At a nightclub in New Orleans called Donna’s, young brass band musicians line up once a week in cutting sessions to play solos over a steady bebop rhythm section. Nearly every last one of the soloists is steeped in the core of jazz specifically, the music Louis Armstrong made from the 1920s to the 1940s and as each makes the leap from trad jazz to bop, what emerges is historical-sounding jazz from a period that never existed. Such is the case with Bill Frisell.
Frisell, deemed the top jazz artist of 1998 by the critics at Downbeat, performs a front-porch version of jazz that takes a musical style forever associated with late nights and dark rooms and brings it out in the sunlight.
It’s no longer booze and smoke, it’s hot dogs and lemonade; rather than sax and trumpet, its guitar and dobro; most important, the music’s subtle, with an itchiness that reminds the listener to beware: There are surprises ahead.
This year Frisell has released two vastly different yet superb albums, “The Sweetest Punch” for Decca, in which he recasts for a guitar-led band the Burt Bacharach-Elvis Costello album “Painted From Memory,” and “Good Dog Happy Man,” an airy, almost subversive effort that relies on flawless musicianship and an absence of sentimentality. The first of his four shows at McCabe’s emphasized the original material of the latter disc, as Frisell showcased gradually building songs that took their time to languish and shimmer.
Frisell, 48, began his band’s 80-minute perf by electronically looping a series of couplets over which he sparked up a gently lilting melody that involved a pastoral call and response between Frisell and Greg Leisz’s dobro.

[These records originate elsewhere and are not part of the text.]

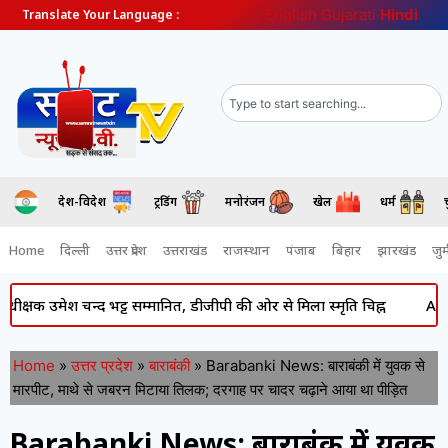
English
Gujarati
Hindi
Translate Your Language :
देश-विदेश
ट्रेंडिंग
मनोरंजन
खेल
धर्म
Home
दिल्ली
उत्तर प्रदेश
उत्तराखंड
राजस्थान
पंजाब
बिहार
झारखंड
जुर्
न्द भट्ट सम्मानित, डीजीपी की ओर से मिला स्मृति चिह्न
Atiq Ahmed का अ
Home
»
उत्तर प्रदेश
»
बाराबंकी
»
Barabanki News: बाराबंकी में युवक से
मारपीट, माथे से जबरन मिटाया तिलक; दरगाह पर चादर चढ़ाने आया था पीड़ित
Barabanki News: बाराबंकी में युवक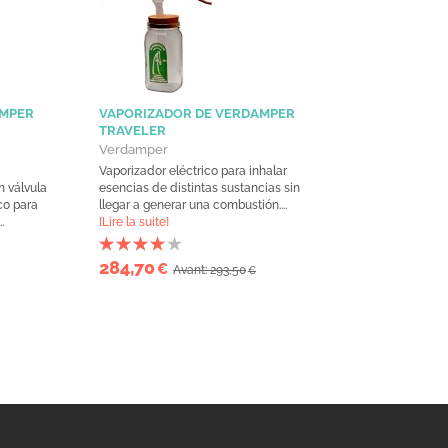
AMPER
VAPORIZADOR DE VERDAMPER
TRAVELER
Verdamper
Vaporizador eléctrico para inhalar
 válvula
esencias de distintas sustancias sin
co para
llegar a generar una combustión....
.
[Lire la suite]
284,70
€
Avant: 293,50
€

Eventually, the tune faded into a rural blues.
On the acoustic guitar, Frisell settles in the calmest of waters and relies on folk-inspired melodies. As an electric guitarist, Frisell is forever tweaking his gadgetry and twisting knobs, though his sound remains as steady and as identifiable as when he was first heard leading a band for ECM Records in 1983.
He has since grown warmer as a composer, but there’s an austere veneer that always makes him stand out; his only competitor is John Abercrombie, a fine musician technically, but not one who can keep up with the breadth of Frisell’s material, which spans Buster Keaton movie music to John Hiatt and avant-garde rock. Friday, Frisell not only demonstrated a flair for horror movie music but Hawaiian cowboy music as well; drummer Kenny Wolleson gave each tune a definite rock parameter, and bassist David Piltch, after an evening of stolid support, skedaddled into a walking bass solo with the rush of a long slow kiss.

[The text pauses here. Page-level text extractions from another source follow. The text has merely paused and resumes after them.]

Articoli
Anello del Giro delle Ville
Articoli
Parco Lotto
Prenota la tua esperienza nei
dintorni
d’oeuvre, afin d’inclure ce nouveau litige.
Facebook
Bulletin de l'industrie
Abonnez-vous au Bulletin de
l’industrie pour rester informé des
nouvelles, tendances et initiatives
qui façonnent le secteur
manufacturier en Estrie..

Superstar sideman Leisz (k.d. lang, Dave Alvin) shines under Frisell’s tutelage, and his evocative solos on lap steel and pedal steel guitar as well as dobro show him off as an ace soloist. Leisz is the real deal, an artist worthy of a deal on his own. Frisell seems far more interested in what the listener thinks after he or she leaves a venue. There are no histrionics, no flashy solos, but he does smile when a particular passage tickles his fancy. And it’s that smile that lingers most.